The medication will be sold as Vitrakvi, or larotrectinib, the generic version. Just approved by the FDA and brought to the market by Bayer, it targets a specific genetic mutation found in certain kinds of cancers. The drug inhibits the protein that's responsible for cancer growth in these tumors.

"Larotrectinib actually specifically targets a change in the DNA of the tumor cells for the specific cancer types," said Dr. Katie Albert, a pediatric oncologist at Seattle Children's Hospital.

Driving 700 miles every month from their home in Alberta, Canada, to Seattle Children's for the treatment, the results for Ashton were dramatic.

"This is his most recent scan," Dr. Albert said. "Basically, almost everything is totally gone.
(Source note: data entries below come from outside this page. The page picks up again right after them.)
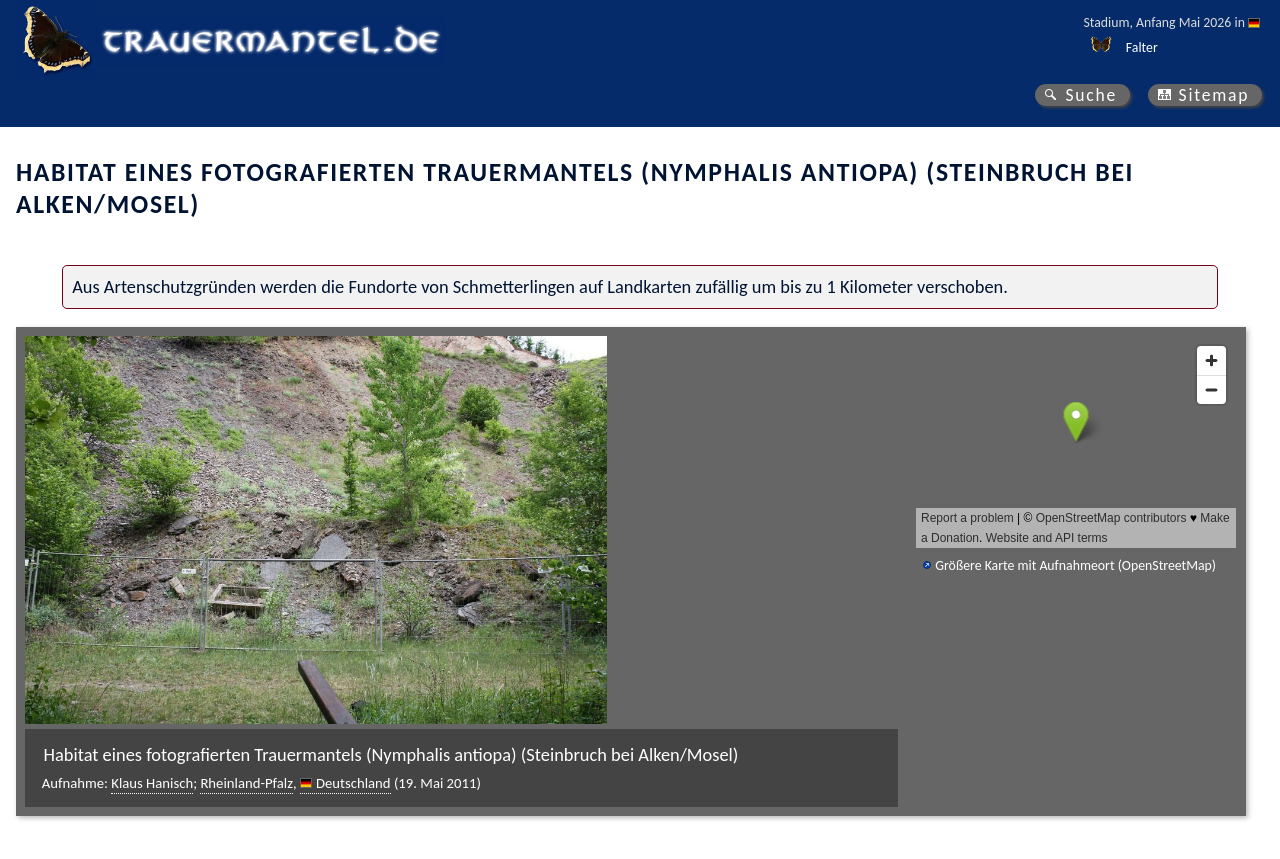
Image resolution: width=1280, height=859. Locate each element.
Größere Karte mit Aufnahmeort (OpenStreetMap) (1075, 565)
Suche (1091, 95)
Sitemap (1214, 95)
But as you can see, the difference is night and day."

The drug could provide new hope for thousands like Ashton.

"This medication has been the best thing that has happened to us in the last couple of years," Kayley Leeds said. "It really does give us hope for Ashton's future and that everything is going to be OK."

While Ashton is not completely cured, his response to the treatment has made many feel optimistic.

"When you find a patient that has the mutation that this drug targets, it works almost every time," said Dr. Damon Reed, a pediatric oncologist at Moffitt Cancer Center.

Doctors said this drug will only work for about 1 percent of cancer patients with a certain type of genetic mutation.